[Saved data entries]
* * * *
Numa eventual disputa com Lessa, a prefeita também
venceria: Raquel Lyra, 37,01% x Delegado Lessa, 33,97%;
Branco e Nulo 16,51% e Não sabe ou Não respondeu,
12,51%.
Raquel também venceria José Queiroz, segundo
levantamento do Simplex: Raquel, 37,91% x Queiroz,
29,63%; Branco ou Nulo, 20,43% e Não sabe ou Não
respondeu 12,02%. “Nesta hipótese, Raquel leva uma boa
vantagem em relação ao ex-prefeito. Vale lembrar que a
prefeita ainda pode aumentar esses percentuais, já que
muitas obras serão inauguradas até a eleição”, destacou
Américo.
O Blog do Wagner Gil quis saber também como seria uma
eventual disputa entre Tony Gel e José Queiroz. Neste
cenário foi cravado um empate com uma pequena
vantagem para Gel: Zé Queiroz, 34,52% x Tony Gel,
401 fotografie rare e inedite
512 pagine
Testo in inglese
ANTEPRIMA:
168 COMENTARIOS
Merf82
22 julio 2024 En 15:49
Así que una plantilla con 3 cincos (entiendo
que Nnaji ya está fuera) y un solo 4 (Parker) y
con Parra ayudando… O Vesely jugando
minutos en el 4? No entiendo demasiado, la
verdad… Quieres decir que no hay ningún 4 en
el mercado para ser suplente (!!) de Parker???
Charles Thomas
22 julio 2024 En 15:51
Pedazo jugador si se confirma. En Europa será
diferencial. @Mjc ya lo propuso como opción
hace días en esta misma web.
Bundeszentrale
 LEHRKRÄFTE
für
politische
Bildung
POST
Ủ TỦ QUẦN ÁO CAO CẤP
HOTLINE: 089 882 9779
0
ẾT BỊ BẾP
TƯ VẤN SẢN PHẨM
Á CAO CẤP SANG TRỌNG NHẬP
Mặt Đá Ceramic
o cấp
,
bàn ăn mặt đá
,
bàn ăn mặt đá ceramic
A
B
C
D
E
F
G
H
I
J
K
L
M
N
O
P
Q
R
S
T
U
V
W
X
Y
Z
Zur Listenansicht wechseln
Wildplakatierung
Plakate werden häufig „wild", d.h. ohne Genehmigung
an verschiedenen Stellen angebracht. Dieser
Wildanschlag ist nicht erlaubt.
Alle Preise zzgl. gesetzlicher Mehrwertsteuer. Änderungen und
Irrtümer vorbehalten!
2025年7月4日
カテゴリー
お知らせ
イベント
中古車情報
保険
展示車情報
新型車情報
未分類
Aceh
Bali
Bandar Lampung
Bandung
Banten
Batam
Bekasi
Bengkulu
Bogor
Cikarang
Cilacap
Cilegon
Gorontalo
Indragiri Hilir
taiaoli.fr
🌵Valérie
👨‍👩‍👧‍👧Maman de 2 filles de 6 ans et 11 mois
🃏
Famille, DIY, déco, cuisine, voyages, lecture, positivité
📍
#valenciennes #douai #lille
* * * *
Look over the entries above. Copy every line that contains the word "venceria".

venceria: Raquel Lyra, 37,01% x Delegado Lessa, 33,97%;
Raquel também venceria José Queiroz, segundo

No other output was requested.